----- SOURCE INFORMATION
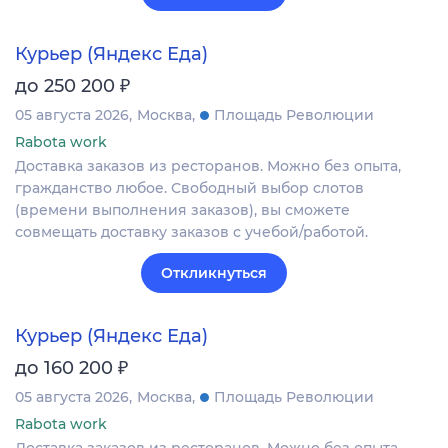
Курьер (Яндекс Еда)
₽
до 250 200
05 августа 2026
Москва
Площадь Революции
Rabota work
Доставка заказов из ресторанов. Можно без опыта,
гражданство любое. Свободный выбор слотов
(времени выполнения заказов), вы сможете
совмещать доставку заказов с учебой/работой.
Откликнуться
Курьер (Яндекс Еда)
₽
до 160 200
05 августа 2026
Москва
Площадь Революции
Rabota work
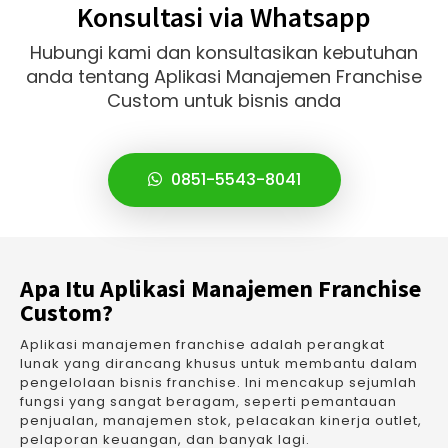
Konsultasi via Whatsapp
Hubungi kami dan konsultasikan kebutuhan
anda tentang Aplikasi Manajemen Franchise
Custom untuk bisnis anda
0851-5543-8041
Apa Itu Aplikasi Manajemen Franchise
Custom?
Aplikasi manajemen franchise adalah perangkat
lunak yang dirancang khusus untuk membantu dalam
pengelolaan bisnis franchise. Ini mencakup sejumlah
fungsi yang sangat beragam, seperti pemantauan
penjualan, manajemen stok, pelacakan kinerja outlet,
pelaporan keuangan, dan banyak lagi.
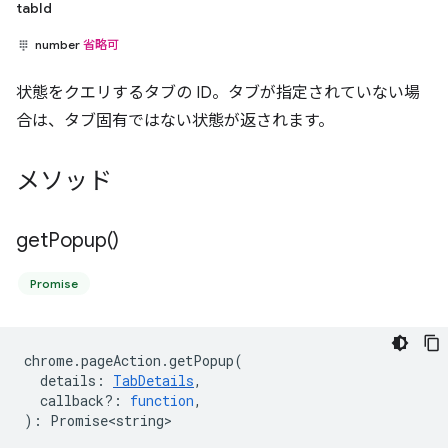
tabId
number
省略可
状態をクエリするタブの ID。タブが指定されていない場
合は、タブ固有ではない状態が返されます。
メソッド
get
Popup(
)
Promise
chrome
.
pageAction
.
getPopup
(
details
:
TabDetails
,
callback?
:
function
,
)
:
Promise<string>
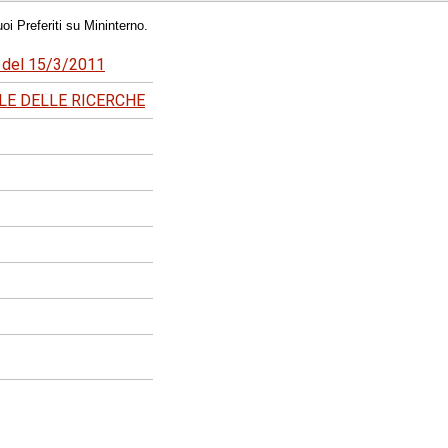
oi Preferiti su Mininterno.
1 del 15/3/2011
LE DELLE RICERCHE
----------
Write out every line above exactly as it is, leaving out the pictures.

* _ANSWER SECTION_
Курьер (Яндекс Еда)
₽
до 250 200
05 августа 2026
Москва
Площадь Революции
Rabota work
Доставка заказов из ресторанов. Можно без опыта,
гражданство любое. Свободный выбор слотов
(времени выполнения заказов), вы сможете
совмещать доставку заказов с учебой/работой.
Откликнуться
Курьер (Яндекс Еда)
₽
до 160 200
05 августа 2026
Москва
Площадь Революции
Rabota work
Konsultasi via Whatsapp
Hubungi kami dan konsultasikan kebutuhan
anda tentang Aplikasi Manajemen Franchise
Custom untuk bisnis anda
0851-5543-8041
Apa Itu Aplikasi Manajemen Franchise
Custom?
Aplikasi manajemen franchise adalah perangkat
lunak yang dirancang khusus untuk membantu dalam
pengelolaan bisnis franchise. Ini mencakup sejumlah
fungsi yang sangat beragam, seperti pemantauan
penjualan, manajemen stok, pelacakan kinerja outlet,
pelaporan keuangan, dan banyak lagi.
tabId
number
省略可
状態をクエリするタブの ID。タブが指定されていない場
合は、タブ固有ではない状態が返されます。
メソッド
get
Popup(
)
Promise
chrome
.
pageAction
.
getPopup
(
details
:
TabDetails
,
callback?
:
function
,
)
:
Promise<string>
oi Preferiti su Mininterno.
1 del 15/3/2011
LE DELLE RICERCHE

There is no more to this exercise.